Apologies, but this just seems like a really naïve take. If they take away the results of riders who voluntarily admit, it takes away any incentive toward honesty. And again - at the time we had a few dopers whose confessions and cooperation had been very helpful towards combating doping. Admittedly, these were largely riders who had either called time on their careers or who had been ostracised, but nevertheless, surely it is plain to see why the sport may want to show a greater degree of leniency than towards the guy who had destroyed peoples' lives, smeared people's names, ruined peoples' careers and bullied others into silence to protect his own doping. If they give Armstrong a sweetheart deal and let him keep all his titles, he gets no punishment, then they incentivise that behaviour.

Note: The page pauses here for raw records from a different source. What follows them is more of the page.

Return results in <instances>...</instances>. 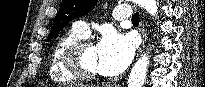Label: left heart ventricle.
Here are the masks:
<instances>
[{
  "label": "left heart ventricle",
  "mask_w": 205,
  "mask_h": 87,
  "mask_svg": "<svg viewBox=\"0 0 205 87\" xmlns=\"http://www.w3.org/2000/svg\"><path fill=\"white\" fill-rule=\"evenodd\" d=\"M81 66L85 72L88 73H97V55L96 47L89 46L86 47L81 53Z\"/></svg>",
  "instance_id": "left-heart-ventricle-1"
}]
</instances>
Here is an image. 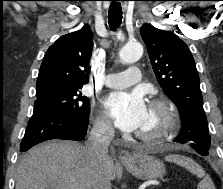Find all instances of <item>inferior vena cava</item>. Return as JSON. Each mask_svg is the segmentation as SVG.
Here are the masks:
<instances>
[{
  "mask_svg": "<svg viewBox=\"0 0 223 189\" xmlns=\"http://www.w3.org/2000/svg\"><path fill=\"white\" fill-rule=\"evenodd\" d=\"M114 137V128L109 123L95 122L90 131L86 152L92 160V189H111L110 178L107 175L109 162L108 147Z\"/></svg>",
  "mask_w": 223,
  "mask_h": 189,
  "instance_id": "1",
  "label": "inferior vena cava"
}]
</instances>
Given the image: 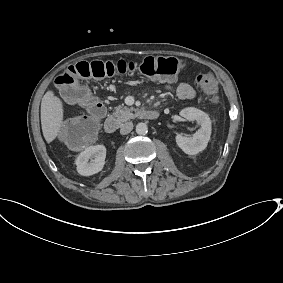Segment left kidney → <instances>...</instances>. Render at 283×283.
<instances>
[{
    "mask_svg": "<svg viewBox=\"0 0 283 283\" xmlns=\"http://www.w3.org/2000/svg\"><path fill=\"white\" fill-rule=\"evenodd\" d=\"M180 115L188 121H196L201 125L200 130L195 133L192 140L178 135L176 145L187 155H197L204 151L209 143L211 135V120L203 111L196 108H186L180 112Z\"/></svg>",
    "mask_w": 283,
    "mask_h": 283,
    "instance_id": "left-kidney-1",
    "label": "left kidney"
}]
</instances>
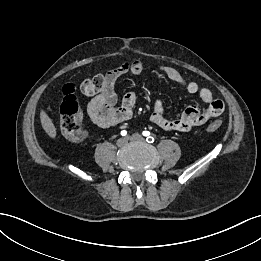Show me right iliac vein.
Returning a JSON list of instances; mask_svg holds the SVG:
<instances>
[{
	"label": "right iliac vein",
	"mask_w": 261,
	"mask_h": 261,
	"mask_svg": "<svg viewBox=\"0 0 261 261\" xmlns=\"http://www.w3.org/2000/svg\"><path fill=\"white\" fill-rule=\"evenodd\" d=\"M127 143V139L126 138H120L117 140V146L122 147Z\"/></svg>",
	"instance_id": "obj_1"
}]
</instances>
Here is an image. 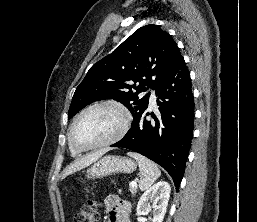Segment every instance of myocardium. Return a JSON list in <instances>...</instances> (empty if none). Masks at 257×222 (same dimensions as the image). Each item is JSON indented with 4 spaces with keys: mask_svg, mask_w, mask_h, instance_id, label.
<instances>
[{
    "mask_svg": "<svg viewBox=\"0 0 257 222\" xmlns=\"http://www.w3.org/2000/svg\"><path fill=\"white\" fill-rule=\"evenodd\" d=\"M101 107L114 108L121 114L122 121H121V126H120L119 130L112 137L106 139L103 142H100L98 144L88 146V147L79 146L74 141V138H73V133H74L76 124L81 119V117L84 116L86 113H88L89 111H91L93 109L101 108ZM130 123H131V113H130L129 108L123 102L116 100V99L101 100V101H98V102H95V103L89 105L75 117L74 121L72 122V124L69 128L68 141H69L70 146L77 152H87V151L99 149L102 147L110 146V145H113V144L117 143L118 141H120L126 135V133L129 130Z\"/></svg>",
    "mask_w": 257,
    "mask_h": 222,
    "instance_id": "f54148a6",
    "label": "myocardium"
}]
</instances>
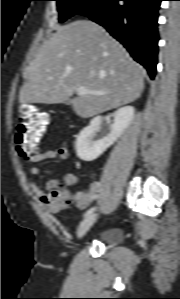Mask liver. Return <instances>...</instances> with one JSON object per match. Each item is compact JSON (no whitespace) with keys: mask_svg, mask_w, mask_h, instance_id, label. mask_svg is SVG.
<instances>
[{"mask_svg":"<svg viewBox=\"0 0 180 299\" xmlns=\"http://www.w3.org/2000/svg\"><path fill=\"white\" fill-rule=\"evenodd\" d=\"M20 103L58 104L78 87L103 95H79L74 112L89 118L129 104L144 89V71L98 24L80 20L59 27L24 73Z\"/></svg>","mask_w":180,"mask_h":299,"instance_id":"6515ba94","label":"liver"}]
</instances>
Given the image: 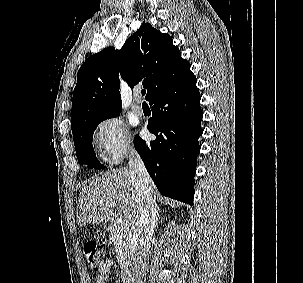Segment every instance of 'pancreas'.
<instances>
[{"instance_id":"1","label":"pancreas","mask_w":303,"mask_h":283,"mask_svg":"<svg viewBox=\"0 0 303 283\" xmlns=\"http://www.w3.org/2000/svg\"><path fill=\"white\" fill-rule=\"evenodd\" d=\"M111 241L116 248L120 268L127 269L131 265L135 249L132 243L131 230L122 224L117 225L111 231Z\"/></svg>"}]
</instances>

Your comments on not being familiar with the doping or alleged doping of a number of the riders I brought up from the immediate post-Armstrong era suggests that you may have come to the sport later than that era - and that's no problem at all, but the outcome you have outlined, of essentially protecting Armstrong's results in the name of being able to compare potential future feats, would simply not have been possible with the Reasoned Decision coming in the environment of 2012, and if I'm right and you've come to the sport later than that, then you may simply not understand the anti-doping environment as it was back then.
Today, it's been a long time since we had a huge blow-the-lid-off scandal, but back then there were plenty. Enough that, for example, German TV had basically thrown the Tour off major stations due to continual scandals, and wildcard teams could put together a pretty strong roster built largely out of riders competing under the informal "quarantine" of two years where a returning doper would not be signed by any ProTour (WT precursor) teams. There was a very conscious attempt to clean the sport up in the post-Armstrong era in order to restore its reputation, with a number of major operations affecting numerous teams and riders, and his return was a significant factor in that progress stalling, and this was very fresh in the memories of many at the time. There wasn't a "no news is good news" environment at the time, the sport was having to catch the most egregious cheats like Riccò and Schumacher because they weren't subtle enough and with the constant scandals rocking the sport, superhuman feats were not greeted with awe and admiration but with scepticism and derision. Armstrong's actions had done such damage for so long that they absolutely had to set an example of him.